‘Ottawa’ Marc Lepine: Juggling a Full Plate
When Marc Lepine, chef-owner of the acclaimed Ottawa restaurant Atelier, was a teenager, he demonstrated flashes of brilliance. But they were at the chessboard and the piano, not in the kitchen.
For this future Canadian culinary champion, becoming a chef was completely out of mind. Meanwhile, Lepine came in second for Grade 11 students in a provincial chess tournament. He also threw himself into composing piano music in the style of Chopin, even though he didn’t take up piano until he was 16 or so.
Apart from that, Lepine was a “pretty average” student. He even failed a science course, which people now find funny given how much advanced cooking gear there is in Atelier’s unorthodox kitchen.
“My parents would say that I’ll apply myself if I have an interest.”
In the last few years, he’s applied himself sufficiently to put Atelier on Rochester Street on Canada’s fine-dining map. Most notably, Lepine has twice hoisted the Ottawa Gold Medal Plates trophy above his head.

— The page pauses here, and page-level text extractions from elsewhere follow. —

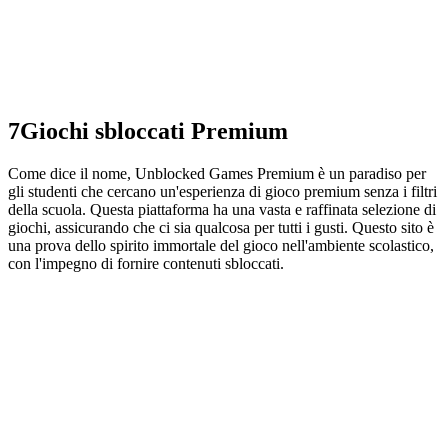
7
Giochi sbloccati Premium
Come dice il nome, Unblocked Games Premium è un paradiso per
gli studenti che cercano un'esperienza di gioco premium senza i filtri
della scuola. Questa piattaforma ha una vasta e raffinata selezione di
giochi, assicurando che ci sia qualcosa per tutti i gusti. Questo sito è
una prova dello spirito immortale del gioco nell'ambiente scolastico,
con l'impegno di fornire contenuti sbloccati.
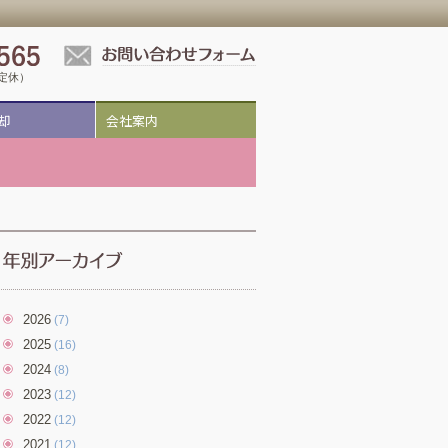
祝定休）
却
会社案内
2026
(7)
2025
(16)
2024
(8)
2023
(12)
2022
(12)
2021
(12)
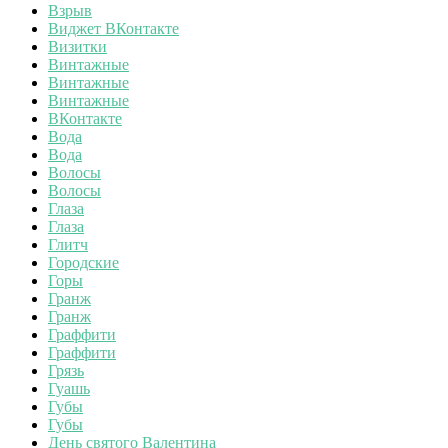
Взрыв
Виджет ВКонтакте
Визитки
Винтажные
Винтажные
Винтажные
ВКонтакте
Вода
Вода
Волосы
Волосы
Глаза
Глаза
Глитч
Городские
Горы
Гранж
Гранж
Граффити
Граффити
Грязь
Гуашь
Губы
Губы
День святого Валентина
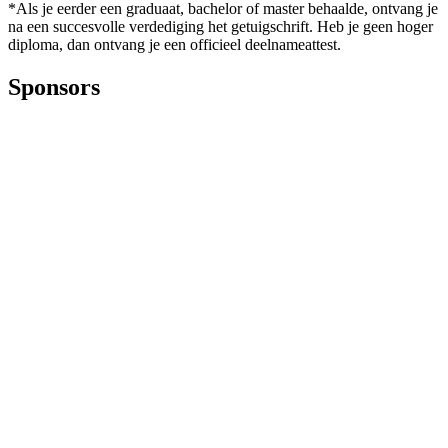
*Als je eerder een graduaat, bachelor of master behaalde, ontvang je
na een succesvolle verdediging het getuigschrift. Heb je geen hoger
diploma, dan ontvang je een officieel deelnameattest.
Sponsors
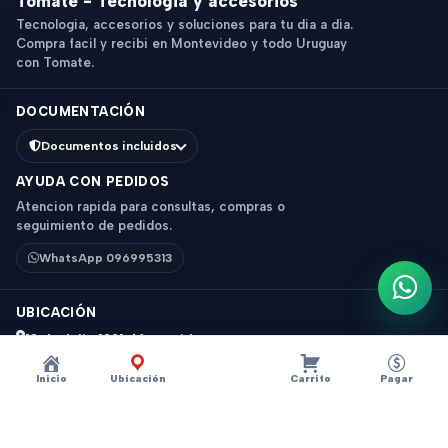
Tomate - Tecnologia y accesorios
Tecnologia, accesorios y soluciones para tu dia a dia.
Compra facil y recibi en Montevideo y todo Uruguay
con Tomate.
DOCUMENTACIÓN
Documentos incluidos
AYUDA CON PEDIDOS
Atencion rapida para consultas, compras o
seguimiento de pedidos.
WhatsApp 096995313
Escri
UBICACIÓN
18 de Julio 1831, Montevideo
Horario: 9 a 18 hs
Inicio
Ubicación
Carrito
Pagar
Ver mapa
Instagram
Descripción
×
?
Old Wax Suave SIR FAUSTO 100g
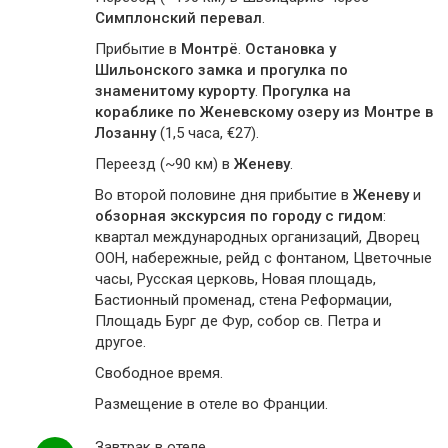
Симплонский перевал
.
Прибытие в
Монтрё
.
Остановка у
Шильонского замка и прогулка по
знаменитому курорту
.
Прогулка на
кораблике по Женевскому озеру из Монтре в
Лозанну
(1,5 часа, €27).
Переезд (~90 км) в
Женеву
.
Во второй половине дня прибытие в
Женеву
и
обзорная экскурсия по городу с гидом
:
квартал международных организаций, Дворец
ООН, набережные, рейд с фонтаном, Цветочные
часы, Русская церковь, Новая площадь,
Бастионный променад, стена Реформации,
Площадь Бург де Фур, собор св. Петра и
другое.
Свободное время.
Размещение в отеле во Франции.
Завтрак в отеле.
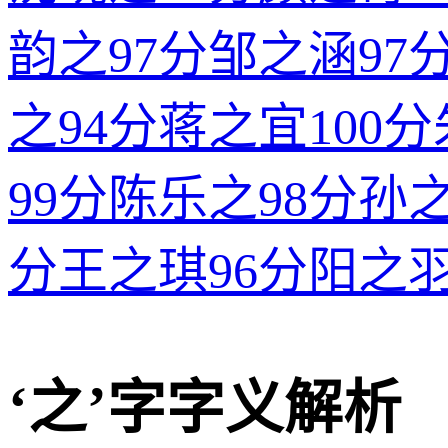
韵之
97分
邹之涵
97
之
94分
蒋之宜
100分
99分
陈乐之
98分
孙
分
王之琪
96分
阳之
‘之’字字义解析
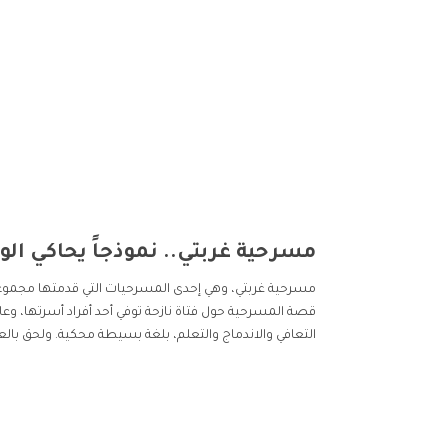
مسرحية غربتي.. نموذجاً يحاكي الو
مسرحية غربتي، وهي إحدى المسرحيات التي قدمتها مجموعة من
قصة المسرحية حول فتاة نازحة توفي أحد أفراد أسرتها، وع
التعافي والاندماج والتعلم، بلغة بسيطة محكية. ولحق با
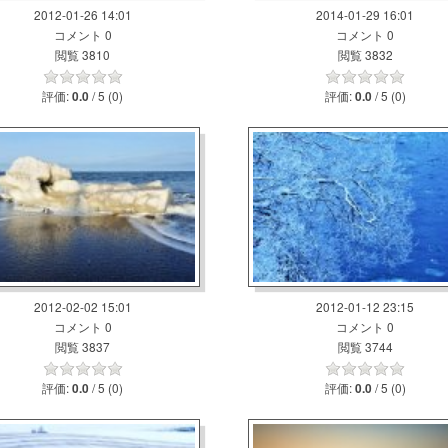
2012-01-26 14:01
2014-01-29 16:01
コメント 0
コメント 0
閲覧 3810
閲覧 3832
評価:
/ 5 (0)
評価:
/ 5 (0)
0.0
0.0
2012-02-02 15:01
2012-01-12 23:15
コメント 0
コメント 0
閲覧 3837
閲覧 3744
評価:
/ 5 (0)
評価:
/ 5 (0)
0.0
0.0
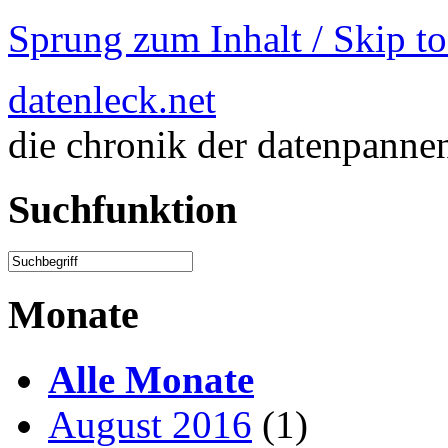
Sprung zum Inhalt / Skip t
datenleck.net
die chronik der datenpanne
Suchfunktion
Monate
Alle Monate
August 2016
(1)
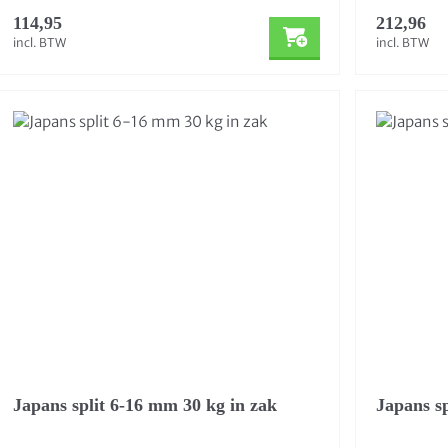
114,95
212,96
incl. BTW
incl. BTW
Japans split 6-16 mm 30 kg in zak
Japans s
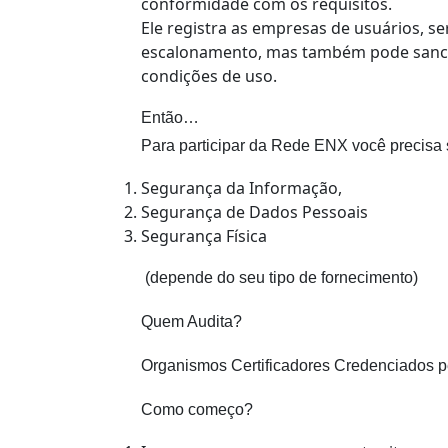
conformidade com os requisitos.
Ele registra as empresas de usuários, 
escalonamento, mas também pode sancio
condições de uso.
Então…
Para participar da Rede ENX você precisa 
Segurança da Informação,
Segurança de Dados Pessoais
Segurança Física
(depende do seu tipo de fornecimento)
Quem Audita?
Organismos Certificadores Credenciados 
Como começo?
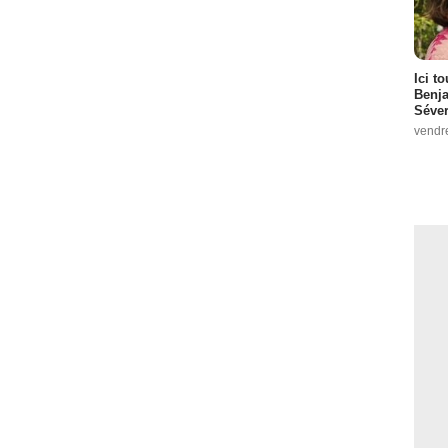
Ici t
Benj
Séver
vendr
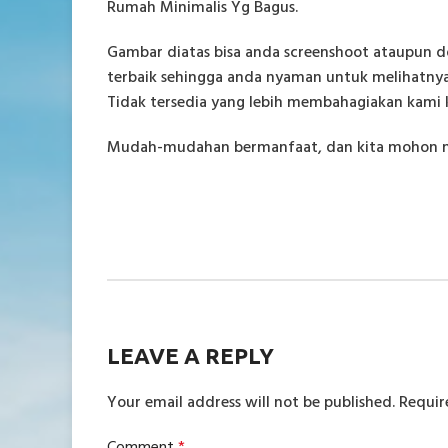
Rumah Minimalis Yg Bagus.
Gambar diatas bisa anda screenshoot ataupun d
terbaik sehingga anda nyaman untuk melihatnya
Tidak tersedia yang lebih membahagiakan kami k
Mudah-mudahan bermanfaat, dan kita mohon maa
LEAVE A REPLY
Your email address will not be published.
Requir
Comment
*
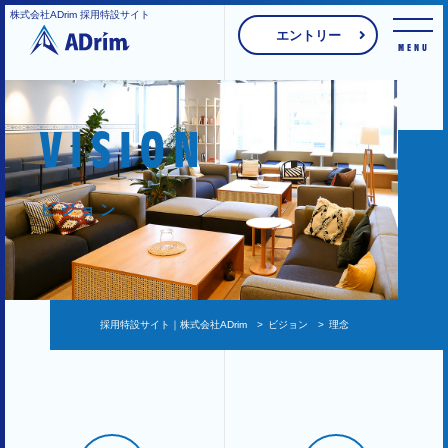
株式会社ADrim 採用特設サイト
エントリー
MENU
VISION
ビジョン
採用特設サイト｜株式会社ADrim
>
ビジョン
>
理念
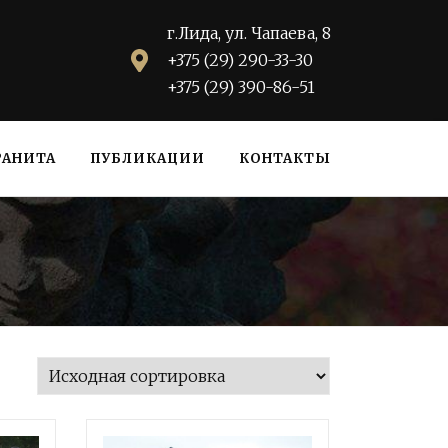
г.Лида, ул. Чапаева, 8
+375 (29) 290-33-30
+375 (29) 390-86-51
РАНИТА
ПУБЛИКАЦИИ
КОНТАКТЫ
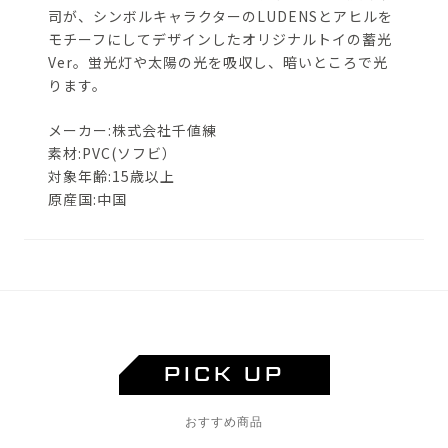
司が、シンボルキャラクターのLUDENSとアヒルを
モチーフにしてデザインしたオリジナルトイの蓄光
Ver。
蛍光灯や太陽の光を吸収し、暗いところで光
ります。
メーカー:株式会社千値練
素材:PVC(ソフビ）
対象年齢:15歳以上
原産国:中国
PICK UP
おすすめ商品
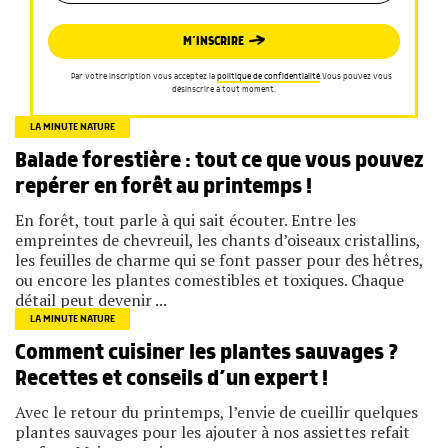
M’INSCRIRE
Par votre inscription vous acceptez la
politique de confidentialité
.Vous pouvez vous
désinscrire à tout moment.
LA MINUTE NATURE
Balade forestière : tout ce que vous pouvez
repérer en forêt au printemps !
En forêt, tout parle à qui sait écouter. Entre les
empreintes de chevreuil, les chants d’oiseaux cristallins,
les feuilles de charme qui se font passer pour des hêtres,
ou encore les plantes comestibles et toxiques. Chaque
détail peut devenir ...
LA MINUTE NATURE
Comment cuisiner les plantes sauvages ?
Recettes et conseils d’un expert !
Avec le retour du printemps, l’envie de cueillir quelques
plantes sauvages pour les ajouter à nos assiettes refait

He won the city’s top cooking contest in 2011, and in early 2012 came first in the Canadian Culinary Championships. Last November, he repeated his local Gold Medal Plates victory, and was the chef to beat at the national competition, held in Kelowna, B.C., on Feb. 5 and 6. He made history by winning the event for a second time with a dish that included smoked steelhead trout with miso-molasses glaze, cured pork belly, barley-and-corn porridge and corn-cob broth, paired with a single-vineyard chardonnay from Le Clos Jordanne in Niagara.
“Four years ago, we had advantages just because of our style. Chefs in Canada are getting more talented all the time. The skill level is higher across the country. It’s just only natural that the competition will be harder.”
Now that the competition is over, Lepine is able to devote more energy to bringing his tiny and intriguing second restaurant into the world. The six-seat THRU is to open sometime in the next several weeks in the same building as Atelier on the second floor. The space was designed by Heidi Helm of Urbanomic Interior Design.
“The physical space is all set to go,” he says, but it remains for him to refine its menu and service details. For now, he won’t elaborate about the restaurant other than to say, “It’s something that you kind of have to experience.”
Lepine, 39, remains disarmingly mild-mannered, lacking the oversized ego and bluster that can mark some other high-flying chefs.
While he’s renowned for remarkable, elaborate dishes and his use of the latest cooking technology and techniques, at the end of his work day, Lepine’s an ordinary family man — a father of two who lives in Gatineau because he could afford a bigger yard there.
He says he basically stumbled into the field where he now clearly excels.
“I’m not a romantic story, like I cooked with my grandmother,” Lepine says. “My wife says that cooking chose me, I didn’t choose cooking.”
Growing up in Kincardine on the shores of Lake Huron, Lepine took a part-time, menial job at the small town’s top restaurant. Liking the kitchen’s atmosphere led him to study culinary arts at Canadore College in North Bay and then at Toronto’s George Brown College.
“I like working on my feet, like the creativity. I like working with people, like the constant learning.”
“The world’s full of ingredients. You could never work your way through all of them,” adds the chef who, at his most extreme, has served crispy fried duck tongues and even deep-fried beaver tail skins.
After cooking at Bartlett Lodge in Algonquin Park, and in Toronto, Italy and France, Lepine and his wife moved to Ottawa in the early 2000s. A job as executive chef at the Courtyard Restaurant in the ByWard Market drew him here, as did Algonquin College’s sommelier program. But Lepine was also thinking ahead to where he wanted to raise a family, and even open his own restaurant.
For six years, he ran the Courtyard’s kitchen, and was given lots of room to pursue modernist cooking, employing the latest gear and methods. For example, Lepine became known as the Ottawa chef using liquid nitrogen to make ice cream or shuck oysters.
“Suddenly there was this plethora of new ingredients and techniques, stuff I had never heard of. I was curious. I wanted to try some of this stuff out.”
Leaving the Courtyard, he opened Atelier in 2008. He was inspired in part by the famous and cutting-edge Chicago restaurant Alinea, where Lepine did a weeklong internship months before launching his own place.
Then, as now, Atelier serves Ottawa’s only highly curated and at times avant-garde 12-course tasting menu. However, its food had evolved, Lepine says.
“In the earlier years, we were more focused on getting across what made us different, showing people more abstract stuff. Now we have all of those techniques available and we use them when we think they’re going make something better. But we don’t go out of our way to make something specifically for the sake of making it. Everything has to have a purpose.”